Pydantic allows adding **custom validators** for extra control.

```python
from pydantic import field_validator

class ValidatedState(BaseModel):
    query: str
    top_k: int = 5

    @field_validator('top_k')
    def validate_top_k(cls, v):
        if not (1 <= v <= 100):
            raise ValueError("top_k must be between 1 and 100")
        return v

# Validation example
try:
    bad_state = ValidatedState(query="LangGraph intro", top_k=500)
except Exception as e:
    print("Validation Error:", e)
```

**Output:**

```
Validation Error: 1 validation error for ValidatedState
top_k
  top_k must be between 1 and 100 (type=value_error)
```

---

**Pydantic vs. Data Classes vs.
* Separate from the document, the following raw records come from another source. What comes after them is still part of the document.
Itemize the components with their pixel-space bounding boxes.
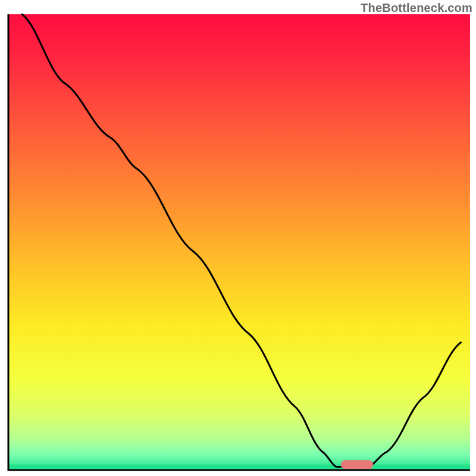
optimal-range-marker: [341, 460, 373, 469]
watermark-text: TheBottleneck.com: [361, 1, 472, 15]
plot-background: [8, 14, 470, 470]
bottleneck-chart: [0, 0, 476, 476]
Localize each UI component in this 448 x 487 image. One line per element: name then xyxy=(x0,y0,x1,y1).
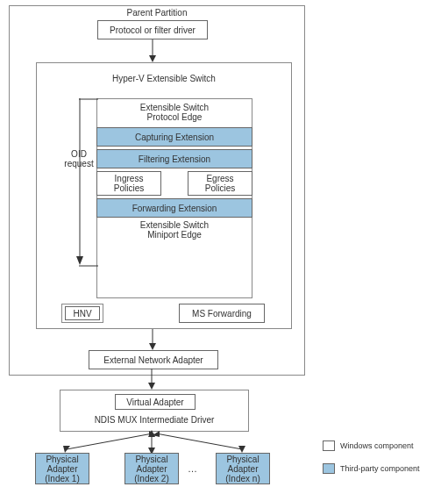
oid-connector-bottom-icon xyxy=(79,265,98,267)
arrow-mux-adapter3-icon xyxy=(153,432,249,453)
hyperv-switch-container: Hyper-V Extensible Switch Extensible Swi… xyxy=(36,62,292,329)
egress-policies-label: Egress Policies xyxy=(205,174,235,193)
miniport-edge-label: Extensible Switch Miniport Edge xyxy=(97,220,252,240)
svg-marker-17 xyxy=(153,431,160,437)
arrow-mux-adapter1-icon xyxy=(61,432,158,453)
physical-adapter-1-box: Physical Adapter (Index 1) xyxy=(35,453,89,484)
svg-marker-3 xyxy=(76,256,83,265)
legend-windows-row: Windows component xyxy=(323,440,414,451)
filtering-extension-box: Filtering Extension xyxy=(96,149,252,168)
ellipsis-label: … xyxy=(188,463,197,474)
arrow-external-mux-icon xyxy=(151,369,153,390)
svg-line-10 xyxy=(67,433,153,449)
forwarding-extension-box: Forwarding Extension xyxy=(96,198,252,218)
parent-partition-title: Parent Partition xyxy=(10,8,304,18)
physical-adapter-1-label: Physical Adapter (Index 1) xyxy=(45,455,79,483)
parent-partition-container: Parent Partition Protocol or filter driv… xyxy=(9,5,305,376)
external-network-adapter-box: External Network Adapter xyxy=(89,350,218,369)
ms-forwarding-box: MS Forwarding xyxy=(179,304,265,323)
protocol-filter-driver-label: Protocol or filter driver xyxy=(110,25,196,35)
svg-marker-7 xyxy=(149,343,156,350)
arrow-switch-external-icon xyxy=(152,329,153,350)
oid-request-arrow-icon xyxy=(79,98,81,265)
svg-line-16 xyxy=(156,433,242,449)
arrow-icon xyxy=(152,39,153,62)
egress-policies-box: Egress Policies xyxy=(188,171,252,196)
physical-adapter-2-box: Physical Adapter (Index 2) xyxy=(124,453,179,484)
hnv-box: HNV xyxy=(65,306,100,320)
virtual-adapter-box: Virtual Adapter xyxy=(115,394,196,410)
protocol-edge-label: Extensible Switch Protocol Edge xyxy=(97,103,252,122)
protocol-filter-driver-box: Protocol or filter driver xyxy=(97,20,208,39)
ingress-policies-label: Ingress Policies xyxy=(114,174,144,193)
external-network-adapter-label: External Network Adapter xyxy=(103,355,203,365)
ms-forwarding-label: MS Forwarding xyxy=(192,309,252,319)
ndis-mux-container: Virtual Adapter NDIS MUX Intermediate Dr… xyxy=(60,390,249,432)
virtual-adapter-label: Virtual Adapter xyxy=(126,397,183,407)
svg-marker-9 xyxy=(148,383,155,390)
hnv-label: HNV xyxy=(73,309,91,319)
oid-connector-icon xyxy=(79,98,98,100)
extensible-switch-inner: Extensible Switch Protocol Edge Capturin… xyxy=(96,98,252,298)
ingress-policies-box: Ingress Policies xyxy=(96,171,161,196)
hnv-outer: HNV xyxy=(61,304,103,323)
svg-marker-18 xyxy=(238,446,245,453)
legend-windows-label: Windows component xyxy=(340,441,414,450)
capturing-extension-label: Capturing Extension xyxy=(135,132,214,142)
physical-adapter-n-box: Physical Adapter (Index n) xyxy=(216,453,270,484)
legend-thirdparty-swatch xyxy=(323,463,335,474)
legend-thirdparty-row: Third-party component xyxy=(323,463,420,474)
forwarding-extension-label: Forwarding Extension xyxy=(132,204,217,213)
capturing-extension-box: Capturing Extension xyxy=(96,127,252,147)
filtering-extension-label: Filtering Extension xyxy=(139,154,210,164)
legend-thirdparty-label: Third-party component xyxy=(340,464,420,473)
legend-windows-swatch xyxy=(323,440,335,451)
svg-marker-12 xyxy=(63,446,70,453)
ndis-mux-label: NDIS MUX Intermediate Driver xyxy=(60,415,248,425)
physical-adapter-2-label: Physical Adapter (Index 2) xyxy=(134,455,168,483)
svg-marker-1 xyxy=(149,55,156,62)
hyperv-switch-title: Hyper-V Extensible Switch xyxy=(37,74,291,83)
physical-adapter-n-label: Physical Adapter (Index n) xyxy=(225,455,260,483)
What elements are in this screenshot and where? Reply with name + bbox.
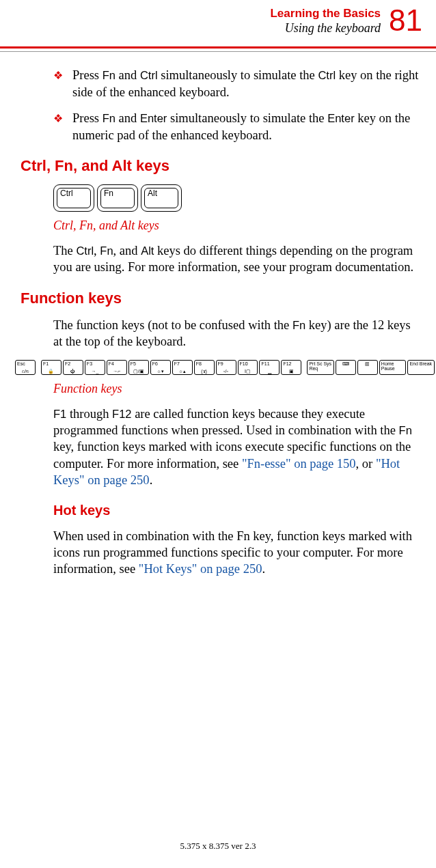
fkey-f9: F9▫/▫ [216, 360, 236, 375]
fkey-f11: F11▁ [259, 360, 280, 375]
fkey-label: F9 [218, 361, 234, 366]
fkey-f8: F8(ɤ) [194, 360, 215, 375]
fkey-f1: F1🔒 [41, 360, 62, 375]
fkey-end-break: End Break [407, 360, 435, 375]
key-name: Fn [292, 319, 305, 331]
subsection-heading: Hot keys [53, 503, 422, 518]
fkey-label: Esc [17, 361, 33, 366]
fkey-label: F4 [109, 361, 125, 366]
fkey-label: End Break [409, 361, 433, 366]
key-name: F12 [112, 408, 131, 420]
fkey-label: Prt Sc Sys Req [309, 361, 332, 371]
fkey-label: F2 [65, 361, 81, 366]
bullet-item: ❖ Press Fn and Enter simultaneously to s… [53, 110, 422, 143]
text: , or [356, 457, 376, 471]
text: and [115, 68, 140, 82]
section-subtitle: Using the keyboard [270, 21, 381, 36]
fkey-f12: F12▣ [281, 360, 301, 375]
accent-bar [0, 46, 436, 48]
bullet-text: Press Fn and Enter simultaneously to sim… [72, 110, 422, 143]
keycap-fn: Fn [97, 184, 138, 212]
fkey-label: F7 [174, 361, 191, 366]
fkey-label: F1 [43, 361, 59, 366]
key-name: Fn [100, 244, 113, 257]
key-name: Ctrl [318, 69, 336, 81]
body-paragraph: When used in combination with the Fn key… [53, 528, 422, 578]
text: . [150, 473, 153, 487]
fkey-f7: F7☼▴ [172, 360, 193, 375]
fkey-label: F5 [131, 361, 147, 366]
keycap-alt: Alt [141, 184, 182, 212]
section-heading: Function keys [21, 290, 422, 307]
header-text-block: Learning the Basics Using the keyboard [270, 5, 381, 36]
chapter-title: Learning the Basics [270, 7, 381, 20]
text: through [66, 407, 112, 421]
fkey-label: F3 [87, 361, 103, 366]
fkey-f5: F5▢/▣ [128, 360, 149, 375]
page-footer: 5.375 x 8.375 ver 2.3 [0, 841, 436, 852]
keycap-ctrl: Ctrl [53, 184, 94, 212]
key-name: Fn [399, 424, 412, 436]
fkey-label: Home Pause [381, 361, 405, 371]
fkey-label: F12 [283, 361, 299, 366]
text: Press [72, 111, 103, 125]
key-name: Ctrl [76, 244, 94, 257]
diamond-bullet-icon: ❖ [53, 68, 63, 83]
function-key-row-diagram: Esc⎌/⎋ F1🔒 F2⏻ F3→_ F4→⌐ F5▢/▣ F6☼▾ F7☼▴… [15, 360, 435, 375]
fkey-label: F8 [196, 361, 213, 366]
fkey-f2: F2⏻ [63, 360, 83, 375]
bullet-text: Press Fn and Ctrl simultaneously to simu… [72, 67, 422, 100]
text: Press [72, 68, 103, 82]
fkey-label: F11 [261, 361, 277, 366]
fkey-prtsc: Prt Sc Sys Req [307, 360, 334, 375]
page-content: ❖ Press Fn and Ctrl simultaneously to si… [0, 67, 436, 578]
figure-caption: Ctrl, Fn, and Alt keys [53, 219, 422, 233]
keycap-label: Fn [102, 188, 113, 198]
text: simultaneously to simulate the [158, 68, 318, 82]
body-paragraph: The Ctrl, Fn, and Alt keys do different … [53, 242, 422, 276]
text: , and [113, 244, 141, 257]
fkey-label: F6 [152, 361, 169, 366]
fkey-esc: Esc⎌/⎋ [15, 360, 36, 375]
cross-reference-link[interactable]: "Hot Keys" on page 250 [139, 562, 262, 576]
fkey-f3: F3→_ [85, 360, 105, 375]
keycap-label: Alt [146, 188, 157, 198]
text: and [115, 111, 140, 125]
fkey-f6: F6☼▾ [150, 360, 171, 375]
key-name: Enter [140, 112, 167, 124]
fkey-icon: ▥ [357, 360, 378, 375]
key-name: Ctrl [140, 69, 158, 81]
cross-reference-link[interactable]: "Fn-esse" on page 150 [242, 457, 356, 471]
key-name: Alt [141, 244, 154, 257]
figure-caption: Function keys [53, 382, 422, 396]
text: The function keys (not to be confused wi… [53, 318, 292, 332]
bullet-item: ❖ Press Fn and Ctrl simultaneously to si… [53, 67, 422, 100]
key-name: Fn [103, 112, 115, 124]
body-paragraph: The function keys (not to be confused wi… [53, 317, 422, 350]
fkey-label: F10 [240, 361, 256, 366]
page-header: Learning the Basics Using the keyboard 8… [0, 0, 436, 36]
text: simultaneously to simulate the [167, 111, 327, 125]
section-heading: Ctrl, Fn, and Alt keys [21, 157, 422, 175]
fkey-home-pause: Home Pause [379, 360, 407, 375]
key-name: Fn [103, 69, 115, 81]
text: The [53, 244, 76, 257]
fkey-icon: ⌨ [336, 360, 356, 375]
text: , [94, 244, 100, 257]
diamond-bullet-icon: ❖ [53, 111, 63, 126]
fkey-f10: F10I▢ [238, 360, 258, 375]
key-name: F1 [53, 408, 66, 420]
text: . [262, 562, 265, 576]
page-number: 81 [389, 5, 422, 36]
thin-rule [0, 51, 436, 52]
fkey-f4: F4→⌐ [107, 360, 127, 375]
body-paragraph: F1 through F12 are called function keys … [53, 406, 422, 489]
keycap-diagram: Ctrl Fn Alt [53, 184, 422, 212]
keycap-label: Ctrl [58, 188, 73, 198]
key-name: Enter [327, 112, 354, 124]
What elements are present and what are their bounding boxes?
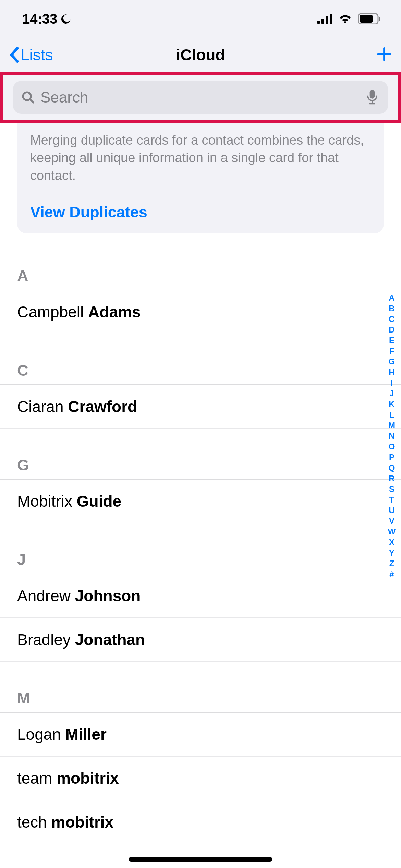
svg-rect-6 — [379, 17, 380, 21]
wifi-icon — [338, 14, 352, 24]
section-header: J — [0, 545, 401, 574]
section-header: G — [0, 450, 401, 480]
contact-first-name: team — [17, 769, 52, 787]
index-letter[interactable]: T — [387, 495, 397, 505]
index-letter[interactable]: Z — [387, 559, 397, 568]
index-letter[interactable]: M — [387, 421, 397, 430]
contact-last-name: Johnson — [75, 587, 141, 605]
section-gap — [0, 662, 401, 683]
section-gap — [0, 523, 401, 545]
contact-row[interactable]: Logan Miller — [0, 713, 401, 757]
back-button[interactable]: Lists — [9, 46, 53, 64]
contact-first-name: Mobitrix — [17, 492, 72, 510]
contact-last-name: Guide — [77, 492, 121, 510]
status-right — [317, 13, 380, 24]
divider — [30, 194, 371, 194]
view-duplicates-button[interactable]: View Duplicates — [30, 203, 371, 221]
section-header: M — [0, 683, 401, 713]
index-letter[interactable]: F — [387, 346, 397, 356]
contact-first-name: Andrew — [17, 587, 71, 605]
index-letter[interactable]: I — [387, 378, 397, 388]
contact-row[interactable]: Bradley Jonathan — [0, 618, 401, 662]
add-contact-button[interactable] — [376, 46, 392, 63]
contact-first-name: Logan — [17, 725, 61, 743]
battery-icon — [358, 13, 380, 24]
duplicates-card-container: Merging duplicate cards for a contact co… — [0, 123, 401, 233]
contact-row[interactable]: Mobitrix Guide — [0, 480, 401, 523]
search-highlight-box — [0, 72, 401, 123]
contact-first-name: Bradley — [17, 631, 71, 649]
index-scrubber[interactable]: ABCDEFGHIJKLMNOPQRSTUVWXYZ# — [387, 293, 397, 579]
contact-row[interactable]: team mobitrix — [0, 757, 401, 800]
status-left: 14:33 — [22, 11, 72, 27]
svg-rect-5 — [360, 15, 373, 23]
duplicates-description: Merging duplicate cards for a contact co… — [30, 132, 371, 184]
contact-row[interactable]: Andrew Johnson — [0, 574, 401, 618]
status-bar: 14:33 — [0, 0, 401, 38]
home-indicator[interactable] — [129, 857, 272, 862]
nav-title: iCloud — [176, 46, 225, 64]
contact-list: ACampbell AdamsCCiaran CrawfordGMobitrix… — [0, 261, 401, 844]
svg-rect-3 — [330, 14, 332, 24]
contact-first-name: Ciaran — [17, 398, 64, 415]
index-letter[interactable]: # — [387, 569, 397, 579]
search-bar[interactable] — [13, 81, 388, 114]
index-letter[interactable]: R — [387, 474, 397, 483]
index-letter[interactable]: K — [387, 399, 397, 409]
contact-last-name: mobitrix — [51, 813, 113, 831]
index-letter[interactable]: Q — [387, 463, 397, 473]
svg-rect-2 — [326, 16, 328, 24]
index-letter[interactable]: C — [387, 314, 397, 324]
index-letter[interactable]: G — [387, 357, 397, 366]
svg-rect-1 — [321, 19, 324, 24]
cellular-signal-icon — [317, 14, 332, 24]
index-letter[interactable]: Y — [387, 548, 397, 558]
index-letter[interactable]: U — [387, 506, 397, 515]
index-letter[interactable]: E — [387, 336, 397, 345]
index-letter[interactable]: S — [387, 484, 397, 494]
index-letter[interactable]: B — [387, 304, 397, 313]
index-letter[interactable]: H — [387, 367, 397, 377]
status-time: 14:33 — [22, 11, 57, 27]
chevron-left-icon — [9, 47, 19, 63]
index-letter[interactable]: X — [387, 538, 397, 547]
back-label: Lists — [21, 46, 53, 64]
svg-rect-8 — [370, 90, 375, 99]
section-header: A — [0, 261, 401, 290]
contact-first-name: Campbell — [17, 303, 84, 321]
index-letter[interactable]: V — [387, 516, 397, 526]
index-letter[interactable]: J — [387, 389, 397, 398]
contact-row[interactable]: Campbell Adams — [0, 290, 401, 334]
contact-last-name: mobitrix — [57, 769, 119, 787]
index-letter[interactable]: P — [387, 453, 397, 462]
index-letter[interactable]: W — [387, 527, 397, 537]
contact-last-name: Jonathan — [75, 631, 145, 649]
contact-last-name: Crawford — [68, 398, 137, 415]
microphone-icon[interactable] — [367, 90, 378, 105]
section-gap — [0, 334, 401, 355]
index-letter[interactable]: D — [387, 325, 397, 335]
index-letter[interactable]: N — [387, 431, 397, 441]
index-letter[interactable]: O — [387, 442, 397, 451]
search-input[interactable] — [40, 89, 361, 106]
plus-icon — [376, 46, 392, 62]
svg-rect-0 — [317, 21, 320, 24]
contact-row[interactable]: tech mobitrix — [0, 800, 401, 844]
section-gap — [0, 429, 401, 450]
do-not-disturb-icon — [61, 13, 72, 24]
contact-last-name: Adams — [88, 303, 141, 321]
contact-first-name: tech — [17, 813, 47, 831]
search-icon — [21, 91, 35, 104]
index-letter[interactable]: L — [387, 410, 397, 420]
nav-header: Lists iCloud — [0, 38, 401, 72]
contact-row[interactable]: Ciaran Crawford — [0, 385, 401, 429]
section-header: C — [0, 355, 401, 385]
index-letter[interactable]: A — [387, 293, 397, 303]
duplicates-card: Merging duplicate cards for a contact co… — [17, 123, 384, 233]
contact-last-name: Miller — [65, 725, 107, 743]
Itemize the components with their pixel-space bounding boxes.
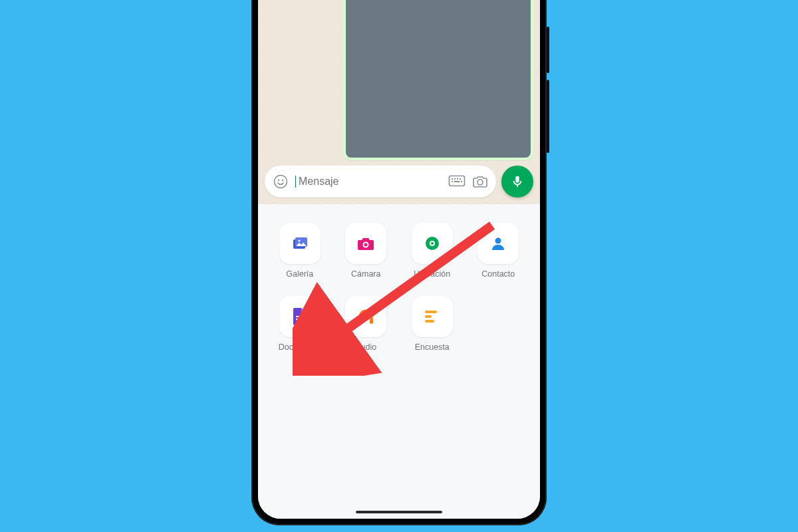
svg-point-2 — [282, 180, 283, 181]
phone-side-button — [547, 80, 549, 153]
attachment-label: Contacto — [481, 269, 515, 279]
attachment-grid: Galería Cámara Ubicación — [273, 223, 525, 352]
attachment-label: Audio — [355, 342, 376, 352]
attachment-contact[interactable]: Contacto — [471, 223, 526, 279]
svg-rect-9 — [454, 181, 460, 182]
svg-point-14 — [298, 240, 300, 242]
svg-rect-25 — [370, 318, 373, 324]
microphone-icon — [510, 174, 525, 189]
svg-rect-23 — [296, 321, 301, 323]
chat-area[interactable]: Hello, my friend 11:47 — [258, 0, 540, 166]
phone-screen: Hello, my friend 11:47 — [258, 0, 540, 519]
svg-rect-28 — [425, 320, 434, 323]
keyboard-icon[interactable] — [448, 175, 466, 188]
message-row — [265, 0, 533, 160]
home-indicator[interactable] — [356, 511, 442, 513]
voice-message-button[interactable] — [501, 166, 533, 198]
headphones-icon — [345, 296, 386, 337]
text-cursor — [295, 176, 296, 188]
attachment-location[interactable]: Ubicación — [405, 223, 460, 279]
svg-rect-5 — [454, 178, 456, 180]
emoji-icon[interactable] — [273, 174, 289, 190]
svg-rect-8 — [452, 181, 453, 182]
svg-point-11 — [477, 180, 483, 185]
media-placeholder — [346, 0, 531, 158]
svg-rect-4 — [452, 178, 453, 180]
camera-icon[interactable] — [472, 174, 488, 189]
phone-frame: Hello, my friend 11:47 — [251, 0, 547, 525]
message-input-container — [265, 166, 496, 198]
svg-rect-26 — [425, 311, 437, 313]
svg-rect-7 — [460, 178, 461, 180]
attachment-label: Galería — [286, 269, 313, 279]
location-icon — [412, 223, 453, 264]
attachment-label: Cámara — [351, 269, 380, 279]
phone-side-button — [547, 27, 549, 73]
svg-rect-21 — [296, 316, 303, 317]
attachment-label: Documento — [279, 342, 321, 352]
gallery-icon — [279, 223, 321, 264]
outgoing-media-message[interactable] — [343, 0, 533, 160]
attachment-document[interactable]: Documento — [273, 296, 327, 352]
svg-point-0 — [275, 176, 287, 188]
attachment-poll[interactable]: Encuesta — [405, 296, 460, 352]
attachment-camera[interactable]: Cámara — [339, 223, 394, 279]
svg-point-1 — [278, 180, 279, 181]
svg-rect-10 — [461, 181, 462, 182]
svg-rect-27 — [425, 315, 432, 318]
attachment-audio[interactable]: Audio — [339, 296, 394, 352]
message-input[interactable] — [299, 176, 442, 188]
svg-point-19 — [431, 242, 434, 245]
attachment-label: Ubicación — [414, 269, 450, 279]
attachment-gallery[interactable]: Galería — [273, 223, 327, 279]
svg-point-16 — [364, 243, 368, 247]
document-icon — [279, 296, 321, 337]
svg-point-20 — [495, 238, 501, 244]
message-input-bar — [258, 166, 540, 204]
svg-rect-24 — [358, 318, 362, 324]
poll-icon — [412, 296, 453, 337]
camera-tile-icon — [345, 223, 386, 264]
svg-rect-22 — [296, 319, 303, 320]
attachment-panel: Galería Cámara Ubicación — [258, 204, 540, 519]
contact-icon — [477, 223, 519, 264]
attachment-label: Encuesta — [415, 342, 450, 352]
svg-rect-6 — [457, 178, 458, 180]
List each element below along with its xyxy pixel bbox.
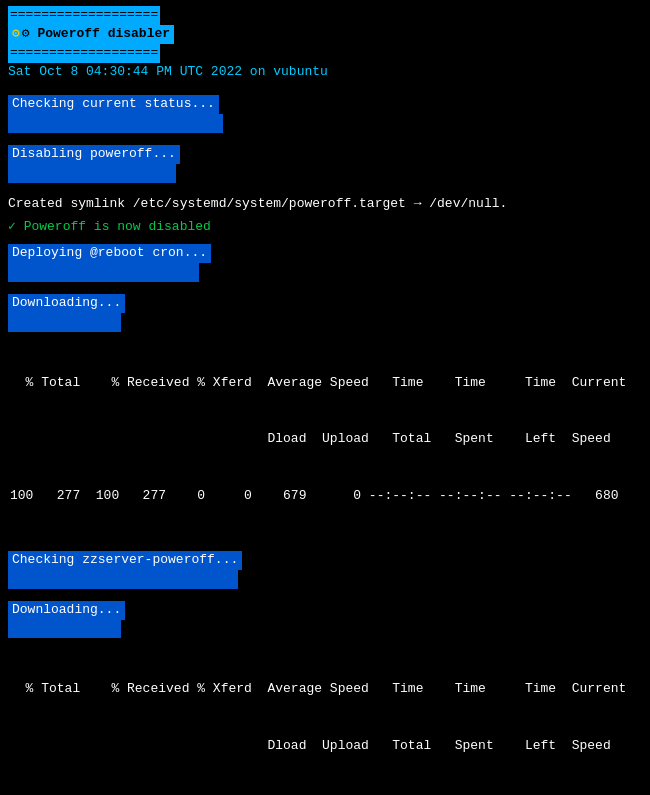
downloading2-separator: -------------- bbox=[8, 620, 642, 639]
downloading2-section: Downloading... -------------- bbox=[8, 601, 642, 639]
header-title: ⚙⚙ Poweroff disabler bbox=[8, 25, 642, 44]
gear-icon: ⚙ bbox=[12, 26, 20, 41]
downloading1-separator: -------------- bbox=[8, 313, 642, 332]
curl-table-2: % Total % Received % Xferd Average Speed… bbox=[10, 642, 642, 795]
checking-separator: --------------------------- bbox=[8, 114, 642, 133]
disabling-label: Disabling poweroff... bbox=[8, 145, 642, 164]
disabling-separator: --------------------- bbox=[8, 164, 642, 183]
deploying-section: Deploying @reboot cron... --------------… bbox=[8, 244, 642, 282]
curl-table-1: % Total % Received % Xferd Average Speed… bbox=[10, 336, 642, 543]
curl-subheader-1: Dload Upload Total Spent Left Speed bbox=[10, 430, 642, 449]
terminal-output: =================== ⚙⚙ Poweroff disabler… bbox=[0, 0, 650, 795]
curl-subheader-2: Dload Upload Total Spent Left Speed bbox=[10, 737, 642, 756]
header-timestamp: Sat Oct 8 04:30:44 PM UTC 2022 on vubunt… bbox=[8, 63, 642, 82]
checking-zz-label: Checking zzserver-poweroff... bbox=[8, 551, 642, 570]
curl-row-1: 100 277 100 277 0 0 679 0 --:--:-- --:--… bbox=[10, 487, 642, 506]
checking-zz-section: Checking zzserver-poweroff... ----------… bbox=[8, 551, 642, 589]
downloading1-section: Downloading... -------------- bbox=[8, 294, 642, 332]
checking-label: Checking current status... bbox=[8, 95, 642, 114]
header-separator1: =================== bbox=[8, 6, 642, 25]
checking-status-section: Checking current status... -------------… bbox=[8, 95, 642, 133]
symlink-message: Created symlink /etc/systemd/system/powe… bbox=[8, 195, 642, 214]
downloading2-label: Downloading... bbox=[8, 601, 642, 620]
header-section: =================== ⚙⚙ Poweroff disabler… bbox=[8, 6, 642, 81]
checking-zz-separator: ----------------------------- bbox=[8, 570, 642, 589]
downloading1-label: Downloading... bbox=[8, 294, 642, 313]
poweroff-disabled-message: ✓ Poweroff is now disabled bbox=[8, 218, 642, 237]
curl-header-1: % Total % Received % Xferd Average Speed… bbox=[10, 374, 642, 393]
deploying-separator: ------------------------ bbox=[8, 263, 642, 282]
header-separator2: =================== bbox=[8, 44, 642, 63]
disabling-section: Disabling poweroff... ------------------… bbox=[8, 145, 642, 183]
deploying-label: Deploying @reboot cron... bbox=[8, 244, 642, 263]
curl-header-2: % Total % Received % Xferd Average Speed… bbox=[10, 680, 642, 699]
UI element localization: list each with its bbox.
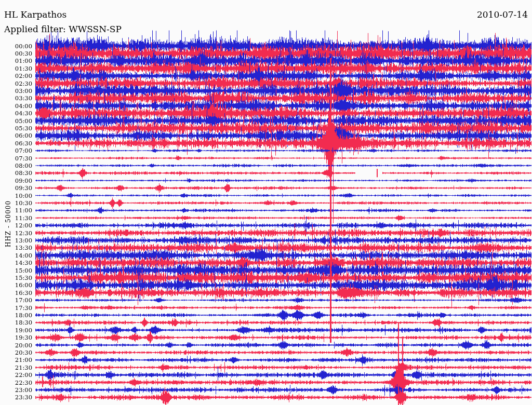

TypedDict**

| Feature                                  | **TypedDict**           | **DataClass**               | **Pydantic Model**                           |
| ---------------------------------------- | ----------------------- | --------------------------- | -------------------------------------------- |
| **Runtime Validation**                   | ❌ None                  | ❌ None                      | ✅ Yes                                        |
| **Serialization / JSON Support**         | ✅ Native dict           | ✅ via `asdict()`            | ✅ via `.model_dump()` / `.model_dump_json()` |
| **Default Factories**                    | ⚠️ Manual handling      | ✅ Supported                 | ✅ Supported                                  |
| **Custom Validators**                    | ❌                       | ✅ (manual)                  | ✅ Built-in                                   |
| **Performance**                          | ⚡ Fastest (lightweight) | ⚡ Fast                      | 🧠 Slightly slower (runtime validation)      |
| **Methods Support**                      | ❌                       | ✅                           | ✅                                            |
| **Use Case**                             | Lightweight schemas     | Structured state containers | Strict validation, API/state management      |
| **Integration in LangChain / LangGraph** | ✅ Simple                | ✅ Complex logic             | ✅ Best for production workflows              |

---

**When to Use Pydantic**

| Scenario                                                       | Recommendation                          |
| -------------------------------------------------------------- | --------------------------------------- |
| **You need strict data validation**                            | ✅ Use Pydantic                          |
| **You want fast, flexible structures**                         | ⚡ Use Data Classes                      |
| **You’re defining lightweight dict-like states**               | 🧩 Use TypedDict                        |
| **You’re exposing APIs (FastAPI, Flask)**                      | ✅ Use Pydantic (direct integration)     |
| **You’re building RAG / LangGraph workflows with persistence** | ✅ Use Pydantic for clean state handling |

---

**Final Example — RAG with Pydantic + LangGraph Integration**

```python
from pydantic import BaseModel, Field
from langgraph.graph import StateGraph, END

class RAGGraphState(BaseModel):
    query: str
    retrieved_docs: list[str] = Field(default_factory=list)
    answer: str = ""

def retrieve_node(state: RAGGraphState):
    # Mock retrieval
    state.retrieved_docs = ["Doc A", "Doc B"]
    return state

def generate_node(state: RAGGraphState):
    state.answer = f"Generated answer using {len(state.retrieved_docs)} docs"
    return state

graph = StateGraph(RAGGraphState)
graph.add_node("Retriever", retrieve_node)
graph.add_node("Generator", generate_node)
graph.add_edge("Retriever", "Generator")
graph.add_edge("Generator", END)
graph.set_entry_point("Retriever")
```

Here:

* Pydantic ensures that every node receives a **validated RAG state**.
* State transitions are type-safe and serializable.
* Easy to log or store states for debugging or metrics.

---

**Summary**

* **Pydantic** is the most robust option for defining and validating **RAG**, **LangGraph**, or **multi-agent** states.
* It ensures **type safety, validation, and serialization**, making it ideal for production-grade pipelines.
* **DataClasses** offer performance and simplicity for smaller workflows.
* **TypedDict** is useful for lightweight or prototype-level state handling.